Analyses (EN)
Typography

The ECB attempts to counter exchange rate volatility by slightly lowering its inflation forecasts and sending markedly accommodative signals on APP and policy rate management......

The bond markets reacted accordingly, the exchange rate less so.

The ECB meeting brought no changes on rates and non-standard measures. The rhetoric of the statement and the tones used by President Draghi reveal the intention to avoid rocking the boat and to cool expectations for a tightening of monetary policy, that had caused some turmoil on the currency markets. The ECB clearly took stock of the recent trend of the exchange rate (+4.7% since the beginning of May) and of financial conditions. As always, the President of the ECB could not comment on the level of the exchange rate, but said that there was widespread consensus within the del Council on the fact that recent volatility represents a factor of uncertainty and concern, and must be monitored closely. For now, this effort has not been rewarded by the currency markets, whereas the interest rate market immediately acknowledged the accommodative tones with a drop in medium-long term rates and a compression of risk premiums on peripheral issuers.

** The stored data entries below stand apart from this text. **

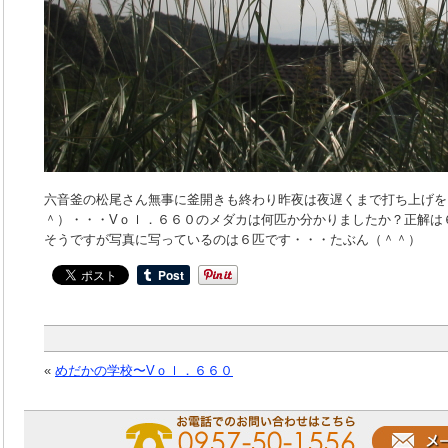
六音釜の松尾さん無事に釜開きも終わり昨夜は夜遅くまで打ち上げを
＾）・・・Vｏｌ．６６０のメダカは何匹か分かりましたか？正解は
そうですが写真に写っているのは６匹です・・・たぶん（＾＾）
«
めだかの学校〜Vｏｌ．６６０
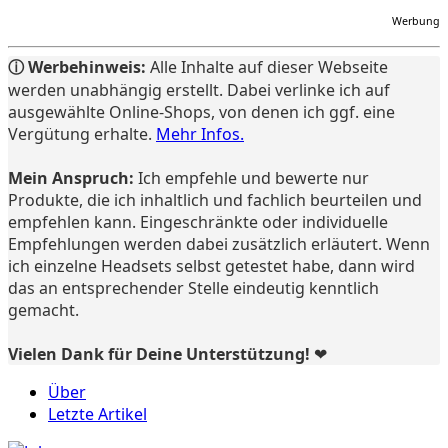
Werbung
ⓘ Werbehinweis:
Alle Inhalte auf dieser Webseite
werden unabhängig erstellt. Dabei verlinke ich auf
ausgewählte Online-Shops, von denen ich ggf. eine
Vergütung erhalte.
Mehr Infos.
Mein Anspruch:
Ich empfehle und bewerte nur
Produkte, die ich inhaltlich und fachlich beurteilen und
empfehlen kann. Eingeschränkte oder individuelle
Empfehlungen werden dabei zusätzlich erläutert. Wenn
ich einzelne Headsets selbst getestet habe, dann wird
das an entsprechender Stelle eindeutig kenntlich
gemacht.
Vielen Dank für Deine Unterstützung! ❤️
Über
Letzte Artikel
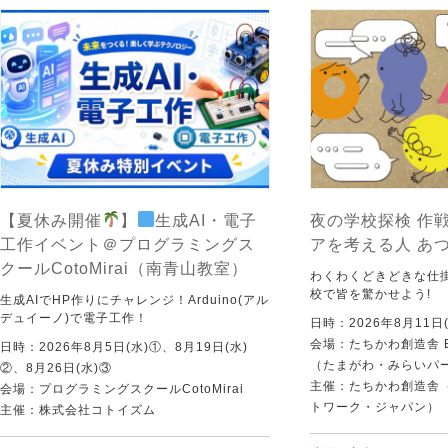
【夏休み開催
】
生成AI・電子
夜の学校探検 作戦
工作イベント＠プログラミングス
アを考える人 あ
クールCotoMirai（南青山教室）
わくわくどきどきな仕
校で皆を驚かせよう!
生成AIでHP作りにチャレンジ！Arduino(アル
デュイーノ)で電子工作！
日時：2026年8月11日(
会場：たちかわ創造舎 
日時：2026年8月5日(水)①、8月19日(水)
（たまがわ・みらいパ
②、8月26日(水)③
主催：たちかわ創造舎（
会場：プログラミングスクールCotoMirai
トワーク・ジャパン）
主催：株式会社コトイズム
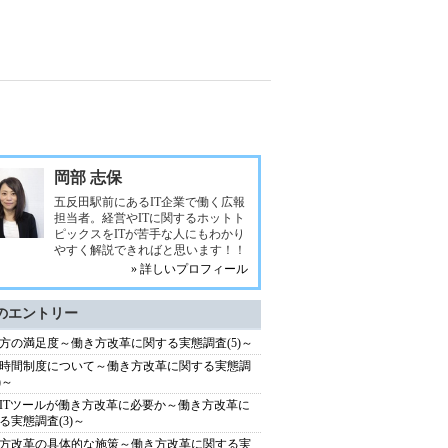
岡部 志保
五反田駅前にあるIT企業で働く広報
担当者。経営やITに関するホットト
ピックスをITが苦手な人にもわかり
やすく解説できればと思います！！
» 詳しいプロフィール
のエントリー
方の満足度～働き方改革に関する実態調査(5)～
時間制度について～働き方改革に関する実態調
)～
ITツールが働き方改革に必要か～働き方改革に
る実態調査(3)～
方改革の具体的な施策～働き方改革に関する実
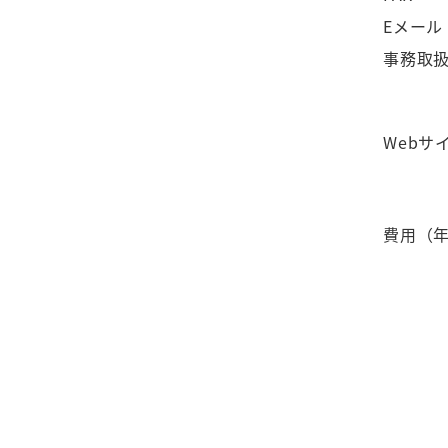
Eメール
事務取
Webサ
費用（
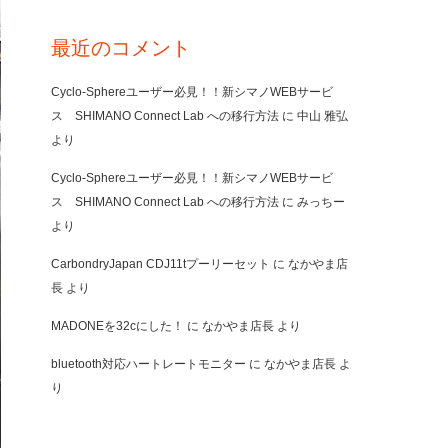
最近のコメント
Cyclo-Sphereユーザー必見！！新シマノWEBサービ
ス SHIMANO Connect Lab への移行方法
に
中山 雅弘
より
Cyclo-Sphereユーザー必見！！新シマノWEBサービ
ス SHIMANO Connect Lab への移行方法
に
みっちー
より
CarbondryJapan CDJ11tプーリーセット
に
なかやま店
長
より
MADONEを32cにした！
に
なかやま店長
より
bluetooth対応ハートレートモニター
に
なかやま店長
よ
り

The statement promises that the ECB will be active on the markets beyond December 2017 as well, and will “gauge” non-standard measures based on the evolution of the macroeconomic scenario and on the prospects of inflation returning to the 2% target in the medium term. At the same time, the ECB has renewed its commitment to keeping policy rates stable well beyond the termination of purchases: Draghi reasserted that the sequence of actions remains as planned. Decisions on the extension of the APP (Asset Purchase Programme) will be taken in October. For the time being, the Council has only considered alternative scenarios, without taking into account possible changes in purchase implementation parameters, concerning in particular the limit imposed on individual issues and issuers. On the other hand, the Council considered alternative scenarios for the duration and volumes of purchases, but is waiting for indications from the various working groups.

Evidence of the fact that the ECB is in no rush to tighten monetary conditions, the central bank staff revised down by one tenth its inflation estimates, to 1.2% and 1.5% in 2018 and 2019 respectively, prompted by the stronger exchange rate. Inflation forecast revisions were entirely due to the weaker underlying trend (net of energy and food prices) compared to June. Forecast core inflation is now lower, at 1.3% in 2018 and 1.5% in 2019. If the currency movement were entirely due to external factors, transmission to inflation would be stronger; however, it is in fact due in part to an improvement in the economic and political picture. Growth forecasts have been revised up to 2.2% in 2017 from 1.9% previously, whereas estimates for the next two years are stable at 1.8% and 1.7%, as the ECB believes the underlying trend of the euro area economy is stronger than estimated a few months ago, and that this will balance the effect of the stronger exchange rate. Furthermore, monetary policy will counter in part the headwind represented by the appreciation of the euro. The downward revision of core inflation forecasts for the next two years, and in particular the 1.5% estimate for 2019, is an important signal, as it reduces the ECB’s urgency to exit the purchase programme. Council members generally believe the expansion phase will translate, over time, into an increase in domestic prices, although for the time being they consider it necessary to be persistent in supporting growth and the rise in underlying inflation.

In our view, the ECB will announce a very gradual exit from the purchase programme in October, adopting a flexible formula, without indicating a predetermined termination date, and reserving to gauge purchases meeting by meeting. The central bank will probably seek to extend the programme until the autumn of 2018, although the final decision will depend on the political balance within the Council and on the evolution of the economic picture. For the time being, we have reason to expect an initial deposit rate hike no sooner than 2019.